Pour la CAQ, ces révélations sont « troublantes » et justifient un examen de la part des parlementaires. Le député Claude Surprenant a écrit au président de la Commission des transports et de l'environnement, le libéral Pierre Reid, pour que les élus se dotent d'un mandat d'initiative afin de tirer cette affaire au clair.

« Il s'agit là d'allégations très graves impliquant que l'AMT aurait sciemment nui au travail de l'UPAC et ainsi tenté d'entraver considérablement les enquêtes des forces policières, allégations sur lesquelles doivent se pencher sans tarder les parlementaires. Elles commandent que nous y fassions toute la lumière », écrit M. Surprenant. Il demande que les « principaux acteurs en cause » soient convoqués, à commencer par Nicolas Girard.

« RELATIVISER LES CHOSES »

Le chef intérimaire du Parti québécois, Sylvain Gaudreault, ne voit pas matière à tenir une commission parlementaire dans les constats d'Annie Trudel. Il était ministre des Transports sous le gouvernement Marois, qui avait nommé Nicolas Girard à l'AMT. Il faut, selon lui, « relativiser les choses ». « Comme PDG, Nicolas Girard a contribué à l'assainissement des pratiques et à la réduction des coûts, du montant des appels d'offres.

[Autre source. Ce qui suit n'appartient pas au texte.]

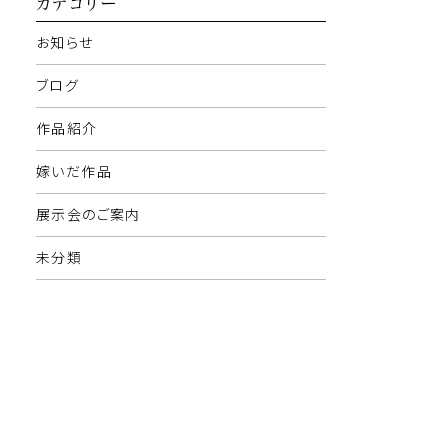
カテゴリー
お知らせ
ブログ
作品紹介
嫁いだ作品
展示会のご案内
未分類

Avec Nicolas, on a eu un PDG qui a fait une très bonne gestion, a-t-il plaidé. Si l'UPAC n'a pas eu accès à tous les documents, c'est à l'UPAC de faire son travail. Moi, je ne peux pas faire le rôle, le travail de l'UPAC. »

Le PQ s'était pourtant délecté des constats d'Annie Trudel concernant des irrégularités au MTQ le printemps dernier. Une commission parlementaire avait eu lieu sur le sujet.

Le gouvernement Couillard ne ferme pas la porte à la proposition de la CAQ. Il attend de recevoir la demande écrite du député Surprenant, envoyée hier, pour se prononcer.